Decks expected to be cleared by month-end
KOCHI: The State government may seek legal opinion on the formation of Kerala Bank (the name to be finalized yet) before it could step out to expedite the processes that involve the merger of all 14 district cooperative banks (DCBs) and Kerala State Cooperative Bank (KSCB) to form a single banking monolith.
Talking to businessbenchmark,news, Kadakampally Surendran (seen in the picture) the Minister for Co-operation, Tourism and Devaswoms, said the government hopes the RBI approval will be in place by the month-end (September).
“I firmly believe the meeting of Board of Financial Supervision (BFS), an arm of RBI, to be held on September 26 will give the final go-ahead for the bank. We are of the view that we have responded to all RBI queries on the new banking venture satisfactorily,” Surendran said.
According to sources, RBI has sounded to the State government that it would be always better to be prudent on the legal framework before the real work on the bank takes off, so that any legal irritants could be preempted in time.
According to experts in the field, more than finding adequate capital or the latest IT system for the bank, the toughest job in hand for the government will be to find an answer to the daunting question on ‘so many branches and so many people’, an obvious question that follows any merger for that matter.
According to an estimate, around 850 branches and thousands of staff will be left at the disposal of the new bank management to be accommodated effectively and with political correctness – which will be a challenge of a tall order.
The government cannot afford to push one more institution to cross the red line on operational efficiency, but at the same time find an answer to how all these branches and staff can be saved from being redundant.
The Sriram Committee report on the new bank has hinted at the government’s exclusion from being a shareholder in the new format as its shareholding in the cooperative banking system will most likely be converted into debt in the new bank.
According to the plans, the Kerala Government will convert its equity of Rs474 crore into subordinate debt and keep itself away from the ownership structure of the new bank.

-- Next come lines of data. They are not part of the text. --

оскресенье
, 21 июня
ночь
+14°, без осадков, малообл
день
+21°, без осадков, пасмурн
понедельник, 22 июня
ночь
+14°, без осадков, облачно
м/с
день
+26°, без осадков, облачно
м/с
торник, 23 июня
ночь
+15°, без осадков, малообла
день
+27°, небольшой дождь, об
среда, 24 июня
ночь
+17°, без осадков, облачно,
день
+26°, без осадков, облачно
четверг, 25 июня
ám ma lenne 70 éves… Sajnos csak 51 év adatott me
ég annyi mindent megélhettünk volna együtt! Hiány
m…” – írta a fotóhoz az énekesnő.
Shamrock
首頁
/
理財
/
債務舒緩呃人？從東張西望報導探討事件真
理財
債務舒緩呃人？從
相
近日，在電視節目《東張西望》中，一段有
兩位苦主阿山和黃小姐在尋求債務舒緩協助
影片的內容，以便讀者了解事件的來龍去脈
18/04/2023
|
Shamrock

Given the extent of financial scams that make regular headlines in India of late, the Kerala Government’s laissez-faire approach towards the new venture will always be a positive, according to banking experts.
In essence, KCB should be a bank that represents the stake of as many cooperative institutions as possible and provides priority services to the co-operative sector. The committee has also recommended removing the category of individual shareholders and redeeming their share capital at each stage of the merger process.